WHAT IS REQUIRED =>
First find the line with "oiëldieu, E. Grieg, W.A.", then reproduce it and all following lines of the data to the end, exactly and with no pictures, adding nothing.

Data entries:
◇ ◇ ◇ ◇ ◇ ◇ ◇

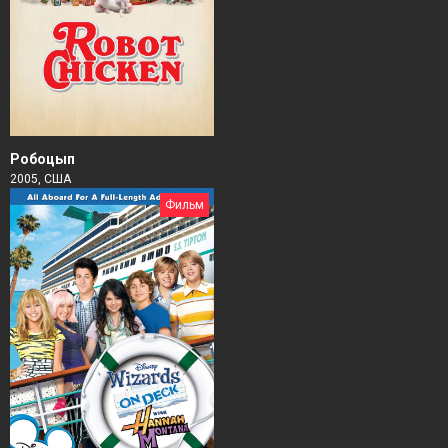
Робоцып
2005, США
Фильм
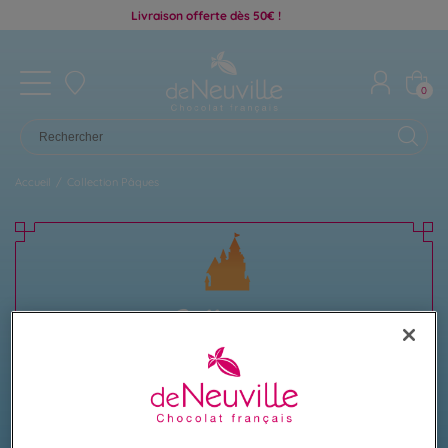
Livraison offerte dès 50€ !
0
Accueil
/
Collection Pâques
Collection
CHOCOLATS DE PÂQUES
Invitez la magie des contes de fées à illuminer
vos fêtes de Pâques
avec nos délices enchantés !
En savoir plus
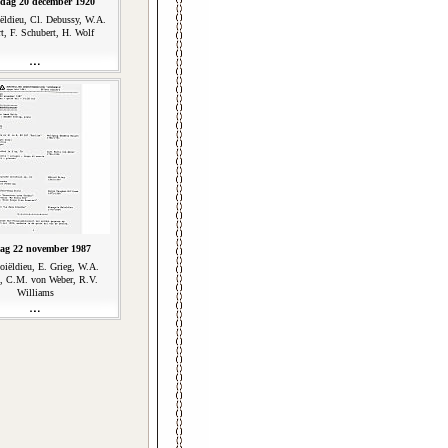
dag 20 december 1920
ëldieu, Cl. Debussy, W.A.
t, F. Schubert, H. Wolf
ag 22 november 1987
oiëldieu, E. Grieg, W.A.
, C.M. von Weber, R.V.
Williams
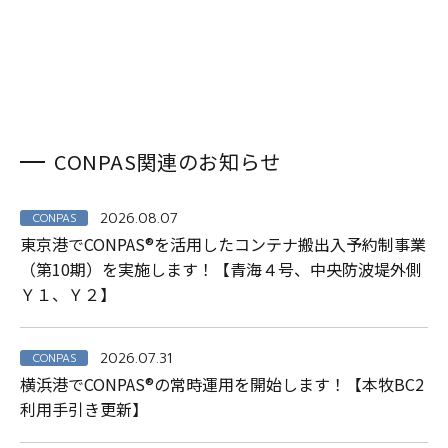
CONPAS関連のお知らせ
2026.08.07
CONPAS
東京港でCONPAS®を活用したコンテナ搬出入予約制事業
（第10期）を実施します！【青海４号、中央防波堤外側
Ｙ１、Ｙ２】
2026.07.31
CONPAS
横浜港でCONPAS®の常時運用を開始します！【本牧BC2
利用手引き更新】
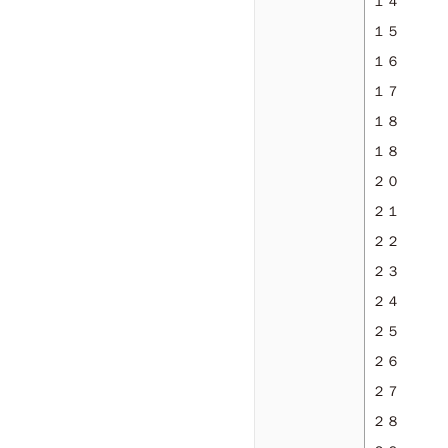
１４
１５
１６
１７
１８
１８
２０
２１
２２
２３
２４
２５
２６
２７
２８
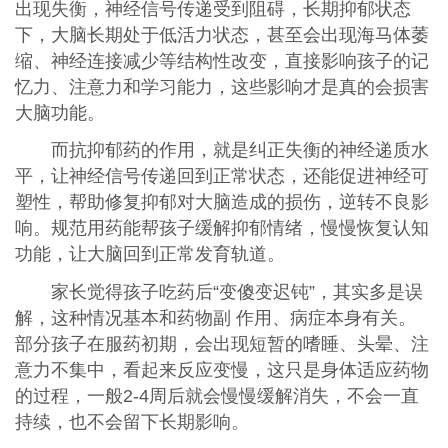
出现失衡，神经信号传递受到阻碍，长期抑郁状态
下，大脑长期处于低活力状态，甚至会出现海马体萎
缩、神经连接减少等结构性改变，直接影响孩子的记
忆力、注意力和学习能力，这些影响才是真的会损害
大脑功能。
而抗抑郁药的作用，就是纠正失衡的神经递质水
平，让神经信号传递回到正常状态，还能促进神经可
塑性，帮助修复抑郁对大脑造成的损伤，逆转不良影
响。规范用药能帮孩子缓解抑郁情绪，慢慢恢复认知
功能，让大脑回到正常发育轨道。
家长觉得孩子吃药后“变傻变迟钝”，其实多是误
解，这种情况基本和药物副 作用、病症本身有关。
部分孩子在服药初期，会出现短暂的嗜睡、头晕、注
意力不集中，看起来反应变慢，这只是身体适应药物
的过程，一般2-4周后就会慢慢缓解消失，不会一直
持续，也不会留下长期影响。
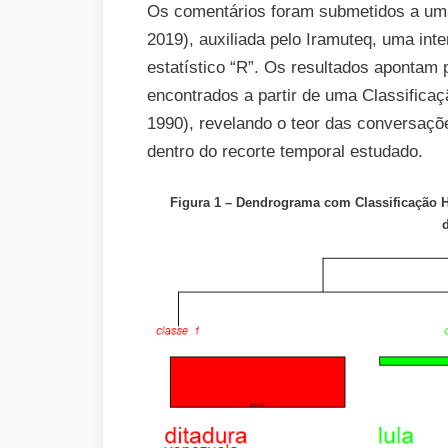
Os comentários foram submetidos a um
2019), auxiliada pelo Iramuteq, uma int
estatístico “R”. Os resultados apontam 
encontrados a partir de uma Classific
1990), revelando o teor das conversaçõ
dentro do recorte temporal estudado.
Figura 1 – Dendrograma com Classificação H
d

◇ ◇ ◇ ◇ ◇ ◇ ◇

RESPONSE BELOW =>
oiëldieu, E. Grieg, W.A.
, C.M. von Weber, R.V.
Williams
CONPAS関連のお知らせ
2026.08.07
CONPAS
東京港でCONPAS®を活用したコンテナ搬出入予約制事業
（第10期）を実施します！【青海４号、中央防波堤外側
Ｙ１、Ｙ２】
2026.07.31
CONPAS
横浜港でCONPAS®の常時運用を開始します！【本牧BC2
利用手引き更新】
１４
１５
１６
１７
１８
１８
２０
２１
２２
２３
２４
２５
２６
２７
２８
出现失衡，神经信号传递受到阻碍，长期抑郁状态
下，大脑长期处于低活力状态，甚至会出现海马体萎
缩、神经连接减少等结构性改变，直接影响孩子的记
忆力、注意力和学习能力，这些影响才是真的会损害
大脑功能。
而抗抑郁药的作用，就是纠正失衡的神经递质水
平，让神经信号传递回到正常状态，还能促进神经可
塑性，帮助修复抑郁对大脑造成的损伤，逆转不良影
响。规范用药能帮孩子缓解抑郁情绪，慢慢恢复认知
功能，让大脑回到正常发育轨道。
家长觉得孩子吃药后“变傻变迟钝”，其实多是误
解，这种情况基本和药物副 作用、病症本身有关。
部分孩子在服药初期，会出现短暂的嗜睡、头晕、注
意力不集中，看起来反应变慢，这只是身体适应药物
的过程，一般2-4周后就会慢慢缓解消失，不会一直
持续，也不会留下长期影响。
Os comentários foram submetidos a um
2019), auxiliada pelo Iramuteq, uma int
estatístico “R”. Os resultados apontam 
encontrados a partir de uma Classific
1990), revelando o teor das conversaçõ
dentro do recorte temporal estudado.
Figura 1 – Dendrograma com Classificação H
d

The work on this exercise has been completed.